Claiming the right to the language of Shakespeare and the power that it represents in our culture, this collection of Anglophone Canadian adaptations manages to talk back to that authority in some surprising ways. From an adaptation of Hamlet that draws from the plays Viking origins to a rettelling of Othello in modern-day Harlem, the plays published here all serve as examples of different ways in which Canadian playwrights have addressed the strange doubleness and rejecting, citing, and rewriting, declaring Shakespeare as their own.
Includes:
Cruel Tears by Ken Mitchell and Humphrey & the Dumptrucks
Claudius by Ken Gass
Mad Boy Chronicle by Michael O’Brien
Harlem Duet by Djanet Sears
Shakespeare’s Will by Vern Thiessen
Death of a Chief by Yvette Nolan and Kennedy C. MacKinnon
Ric Knowles is of anglo-Scottish heritage, and is Professor of Theatre Studies at the University of Guelph, editor of Canadian Theatre Review, and past editor of Modern Drama (1999–2005).
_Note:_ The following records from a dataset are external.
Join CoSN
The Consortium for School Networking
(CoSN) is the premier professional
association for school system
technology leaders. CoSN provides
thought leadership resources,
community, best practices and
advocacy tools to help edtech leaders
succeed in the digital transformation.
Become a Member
He is author of The Theatre of Form and the Production of Meaning, Shakespeare and Canada, and Reading the Material Theatre, co-author (with the Cultural Memory Group) of Remembering Women Murdered by Men, editor of Theatre in Atlantic Canada, Judith Thompson, and The Masks of Judith Thompson, and co-editor (with Joanne Tompkins and W.B. Worthen) of Modern Drama: Defining the Field. He is General Editor of the book series Critical Perspectives on Canadian Theatre in English and New Essays on Canadian Theatre from Playwrights Canada Press.